Unexpected results from nested bool query

Hi, I am trying to get a bool query to return the correct results.

I have this:

"query": {
 "bool": {
  "must": [
   {
    "equals": { "catid": 123 }
   },
   {
    "bool": {
     "should": [
      {
       "bool": {
        "must": [
         {
          "match": { "tags": "red" }
         },
         {
          "equals": { "type": "Car" }
         }
        ]
       }
      },
      {
       "equals": { "type": "Bus" }
      }
     ]
    }
   }
  ]
 }
},

As I understand it, this translates to SQL-like syntax:

WHERE catid=123 AND ((tags LIKE '%red%' AND type='Car') OR type='Bus')

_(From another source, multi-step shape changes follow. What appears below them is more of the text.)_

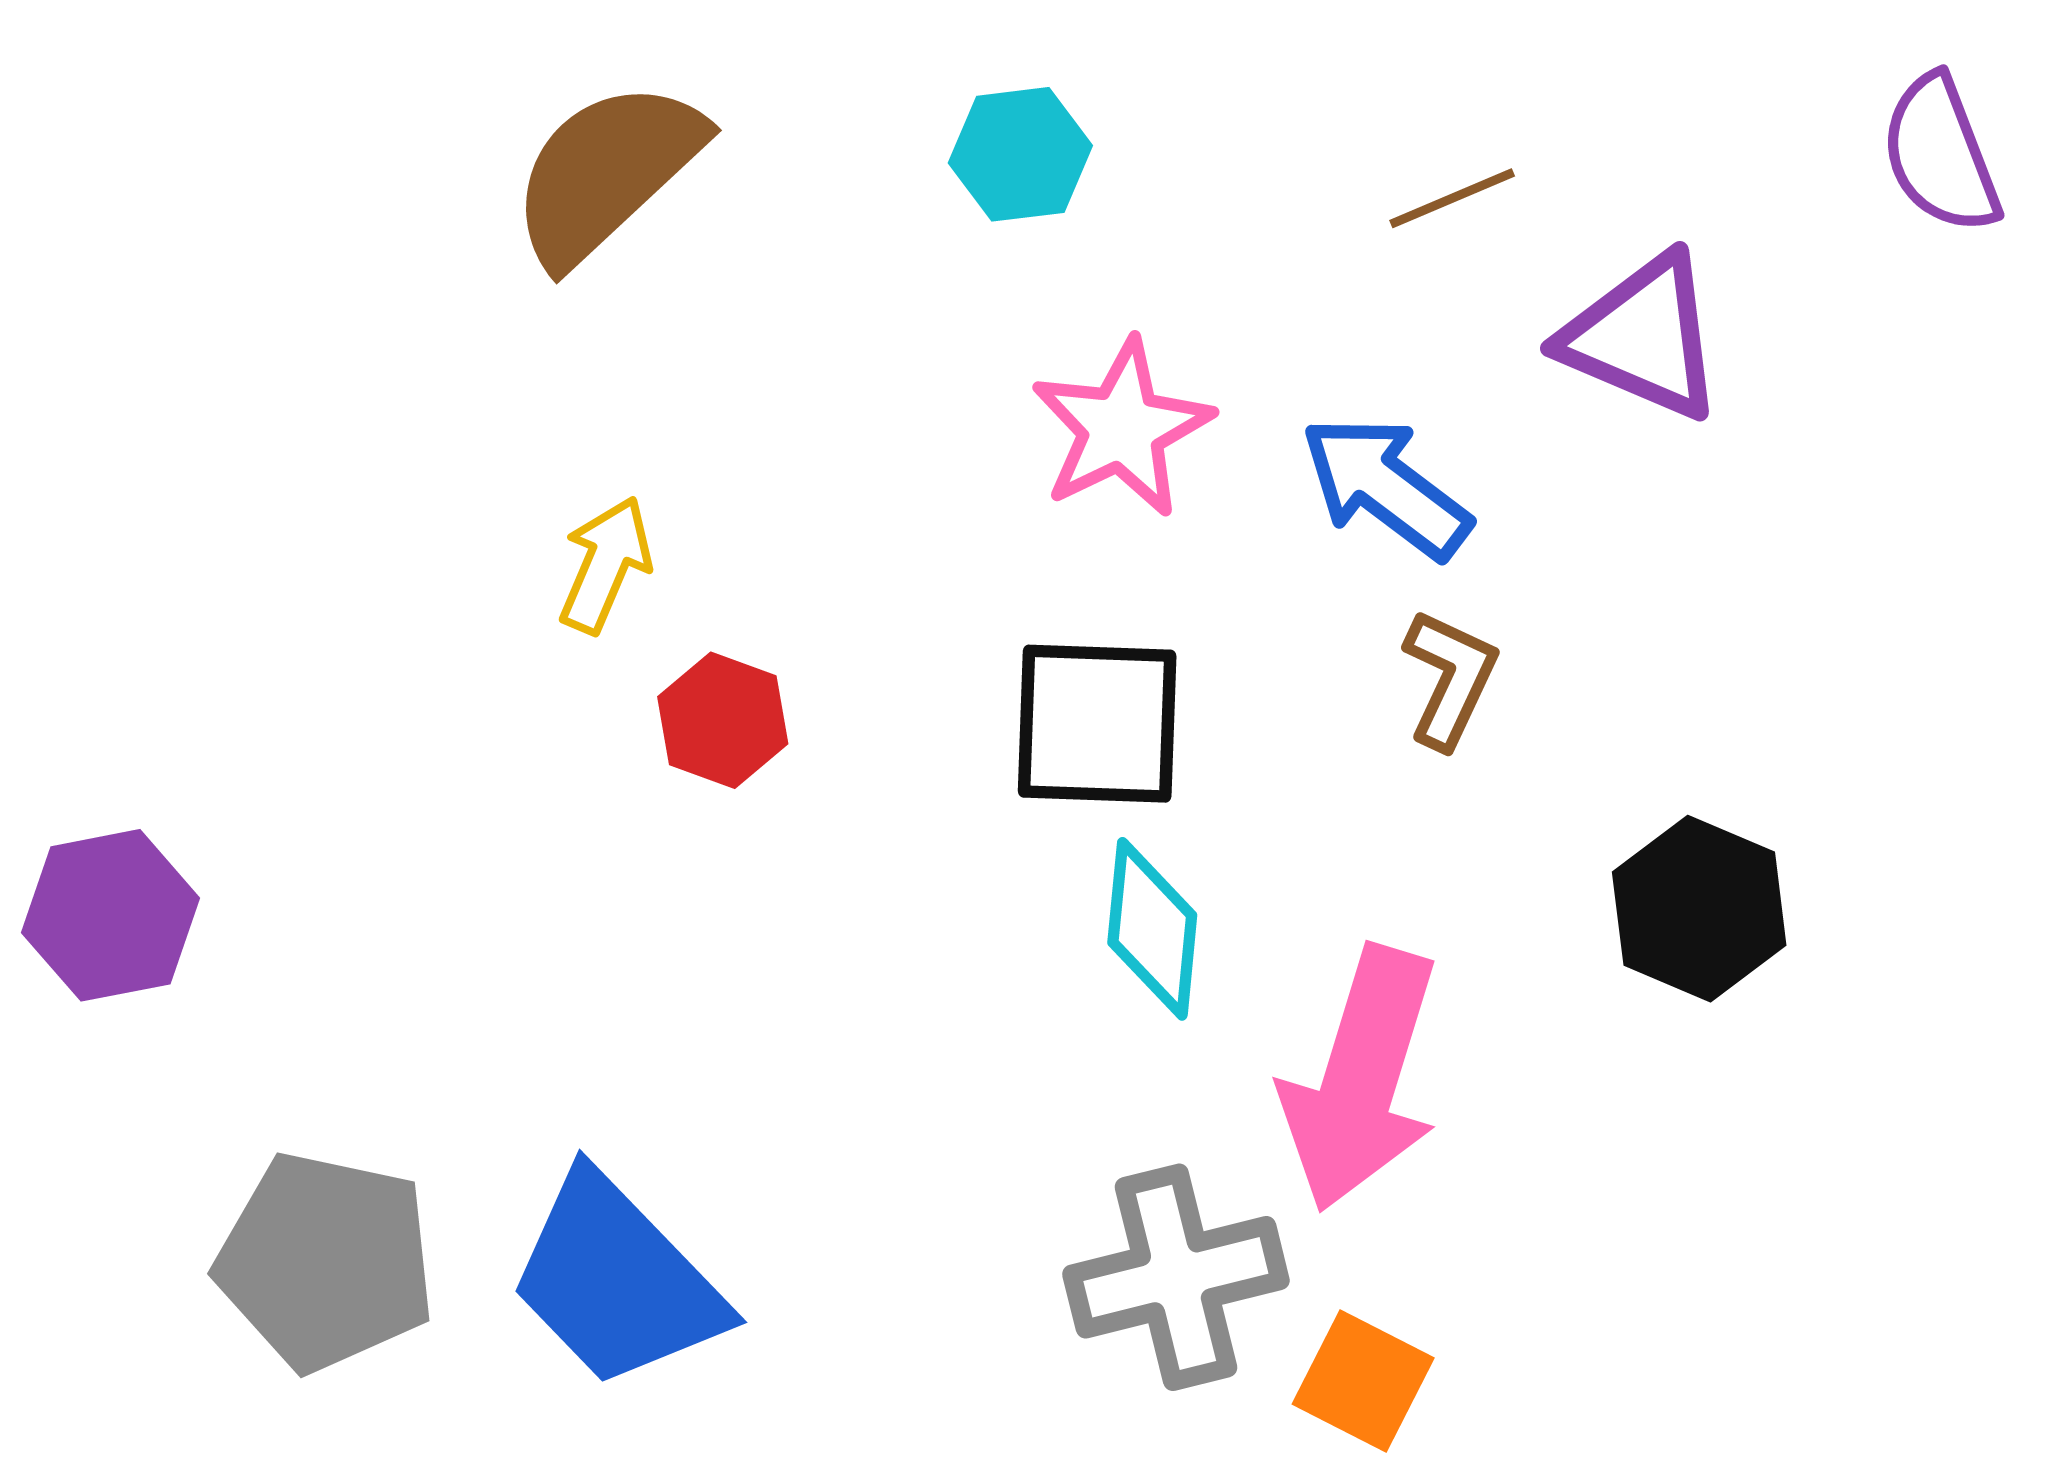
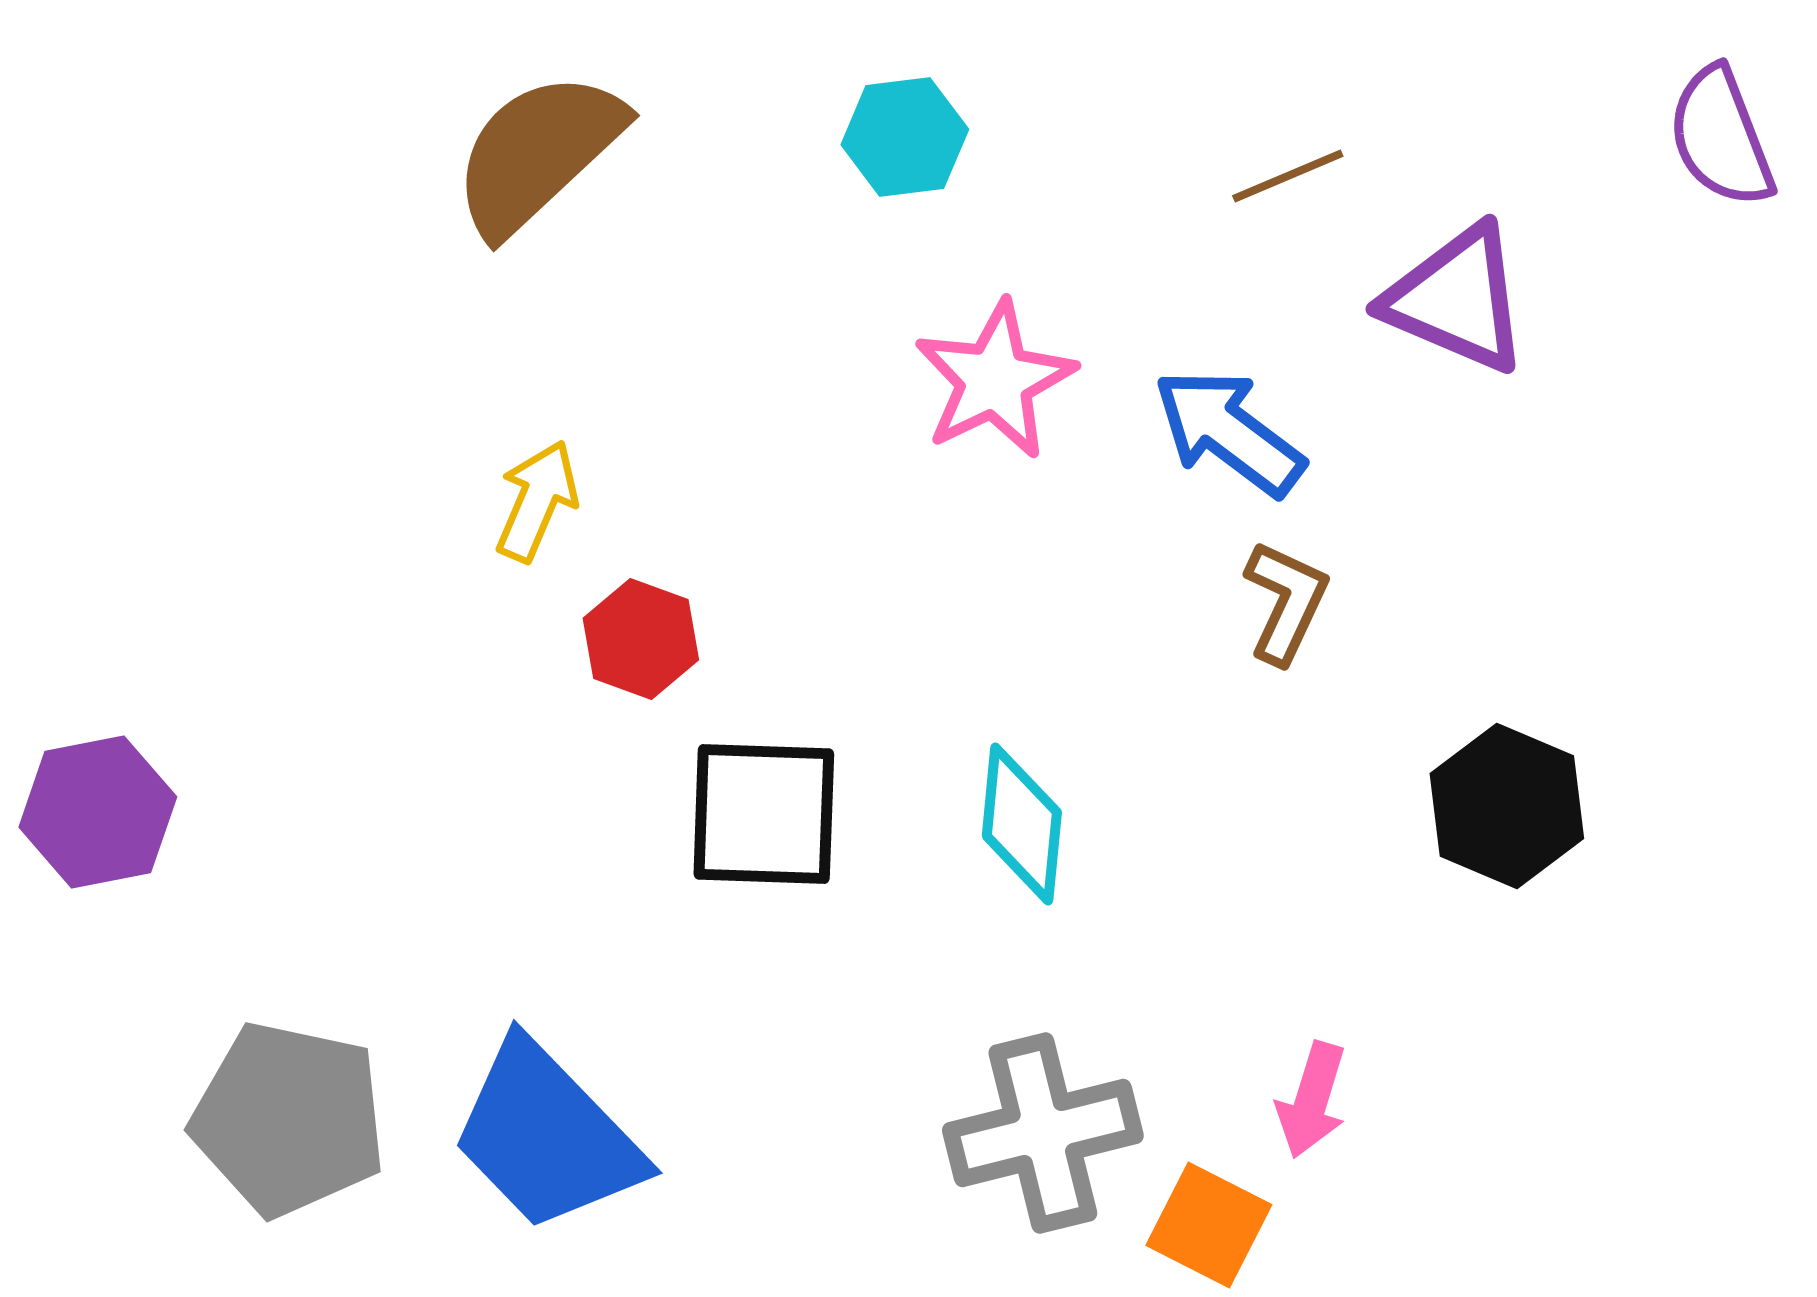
black square: (1097, 724) -> (764, 814), moved
pink arrow: (1361, 1079) -> (1312, 1100), moved, size x0.5

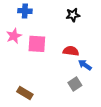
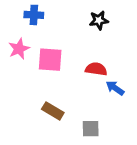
gray square: (75, 84) -> (91, 129), moved, turned 32
brown rectangle: (25, 93) -> (53, 111), moved

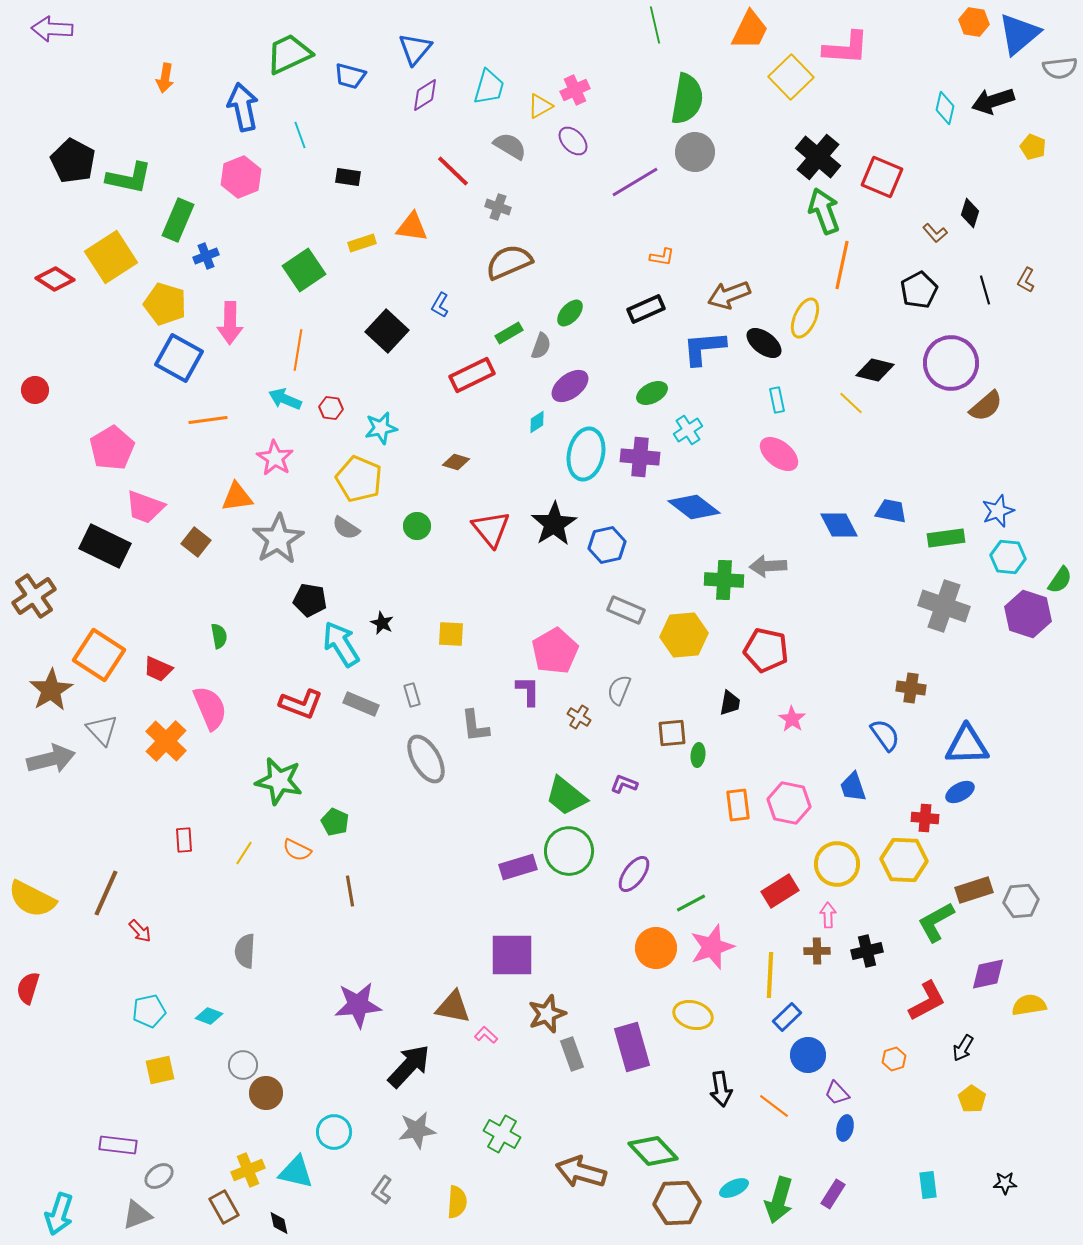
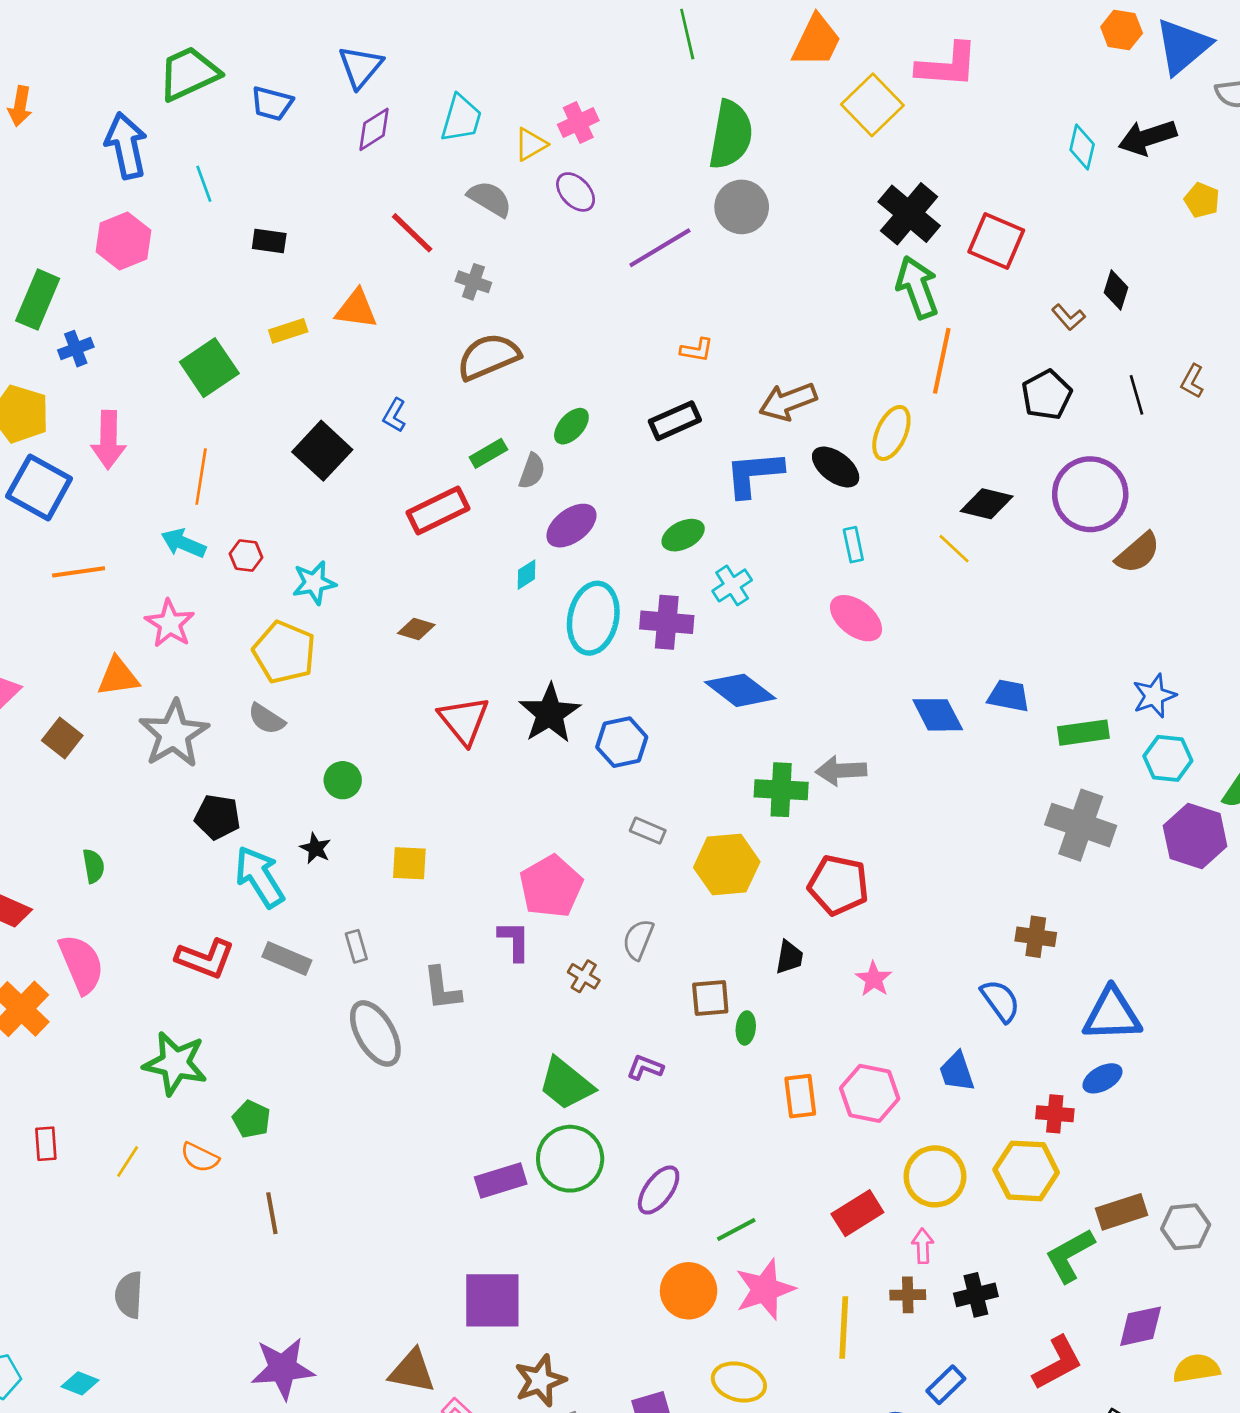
green circle: (417, 526) -> (343, 780), moved
gray rectangle: (626, 610) -> (648, 831), size x0.7
blue rectangle: (787, 1017) -> (946, 1385), moved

The problem is, the results are not respecting the tags LIKE '%red%' part. I am getting:

catid | type | tags
--------------------------
123   | Bus  | red      // ok
123   | Bus  | yellow   // ok
123   | Car  | green    // should not be getting this result
123   | Car  |          // should not be getting this result
123   | Car  | red      // ok

What am I doing wrong with my JSON?

Any help appreciated.

Hi. Can you please provide the CREATE TABLE used to create the table and the inserts to populate it, so I can reproduce and dig into that?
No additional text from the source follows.